The SEC routinely hears appeals arising from FINRA disciplinary proceedings, and in turn issues “Adjudicatory Orders” announcing its decisions. To the extent that these Orders are issued by vote of the full Commission, they stand as highly useful guidance to industry players on the thoughts of the SEC’s ultimate leadership. In a recent Adjudicatory Order, the SEC articulated its current position on Chief Compliance Officer (“CCO”) liability for securities regulatory violations, as well as the liabilities of other members of a securities firm’s senior management for failure to supervise the CCO. See Application of Thaddeus J. North for Review of Disciplinary Action Taken by FINRA, Order of the Commission, Rel. No. 34-84500 (Oct. 29, 2018).
The facts of the case involve findings by FINRA that the CCO (Mr. North) of a multi-office 50+ representative brokerage firm violated FINRA rules by failing to establish a reasonable supervisory system for the review of electronic correspondence, failing to reasonably review electronic correspondence, and failing to report a relationship with a statutorily disqualified person. Specifically, despite being the person responsible for reviewing the firm’s electronic communications, the record showed that for a roughly two-year period North completely failed to review any Bloomberg messages/chats (such messages making up 85% of the firm’s electronic communications). North testified that he “did not understand” his firm’s Smarsh e-mail retention/retrieval system, and further attributed his failure to review electronic communications to that activity being “boring.” Separately, North failed to either independently investigate or report to FINRA his knowledge of a material relationship between one of his firm’s registered representatives and a statutorily-disqualified person. This particular failure came despite North’s knowledge that the representative had paid the disqualified person over $150,000, had executed a services agreement with that person, and that FINRA was actively investigating the matter.
On these facts, the SEC upheld FINRA’s disciplinary action as “clearly appropriate” in light of North’s “egregious” conduct in “fail[ing] to make reasonable efforts to fulfill the responsibilities of his position.” Notably, “North ignored red flags and repeatedly failed to perform compliance functions for which he was directly responsible.”
In reaching this conclusion, the SEC took time to explain its past decisions involving CCO liability, noting that “[t]hese decisions reflect the principle that, in general, good faith judgments of CCOs made after reasonable inquiry and analysis should not be second guessed.” Additionally, according to the Commission, “indicia of good faith or lack of good faith are important factors in assessing reasonableness, fairness and equity in the application of CCO liability.”
The SEC then laid out what amounts to a road map for how certain categories of cases involving CCO liability should be handled in a “straightforward” manner:
For example, absent unusual mitigating circumstances, when a CCO engages in wrongdoing, attempts to cover up wrongdoing, crosses a clearly established line, or fails meaningfully to implement compliance programs, policies, and procedures for which he or she has direct responsibility, we would expect liability to attach.
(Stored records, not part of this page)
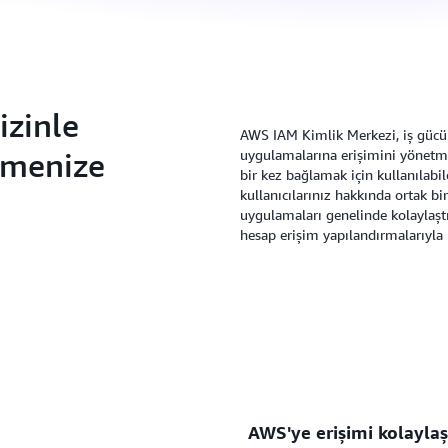
izinle
AWS IAM Kimlik Merkezi, iş gü
rmenize
uygulamalarına erişimini yönetme
bir kez bağlamak için kullanılab
kullanıcılarınız hakkında ortak b
uygulamaları genelinde kolaylaşt
hesap erişim yapılandırmalarıyla bi
AWS'ye erişimi kolayla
In contrast, disciplinary action against individuals generally should not be based on an isolated circumstance where a CCO, using good faith judgment makes a decision, after reasonable inquiry, that with hindsight, proves to be problematic. When the facts and circumstances of matters fall outside these relatively clear examples of where liability should or should not attach, liability determinations will require matter-specific analysis and informed judgment.
Having found that Mr. North’s case clearly fell into the former category dictating liability, the SEC then launched into an interesting side discussion (since the only legal party to the case was Mr. North individually) involving potential ancillary liability on the part of other members of senior management as well as the firm itself. Specifically, the SEC noted its view that “the chief executive officer of a brokerage firm is responsible for compliance with all of the requirements imposed on his firm unless and until he reasonably delegates particular functions to another person in the firm and neither knows nor has reason to know that a problem has arisen.” Notably, the SEC stressed that “[i]t is not sufficient for the person with overarching supervisory responsibilities to delegate supervisory responsibility to a subordinate, even a capable one, and then simply wash his hands of the matter until a problem is brought to his attention.” If as to put an underscore on this point, the SEC, in conclusion, also noted that “[i]mplicit is the additional duty to follow-up and review that delegated authority to ensure that it is being properly exercised.”
Indeed, the SEC even went so far as to question the aggressiveness of FINRA’s disciplinary action in this matter, commenting that “it is not clear from the record why FINRA did not charge [Mr. North’s firm]”, in that a firm “is accountable for the actions of its responsible officers,” adding that “[w]e think it important to make it clear to firms—by holding them responsible when there are problems—that it is in their interest to have effective, diligent compliance officers to help them remain in compliance with their obligations.”
In unpacking this Order, we make note of the following take-away points:
- While the Order involves review of a FINRA disciplinary action against a brokerage firm CCO, the SEC’s analysis is generally applicable to CCO’s of investment advisers as well.
- The Order provides a fairly clear road map as to when the Commission will and will not find individual liability as against a CCO.
- The Order so much as warns CEOs and other senior managers and/or principals of a firm that they cannot reasonably expect to be able to hide behind the concept of delegated authority in order to escape liability for compliance violations, especially in cases where a CCO has effectively abdicated his core responsibilities.
- Indeed, the SEC has articulated a “duty to follow-up and review” that delegated authority is in fact being properly administered.
- It is appropriate to also find a firm itself liable for especially egregious cases of abdication of compliance responsibility by a CCO.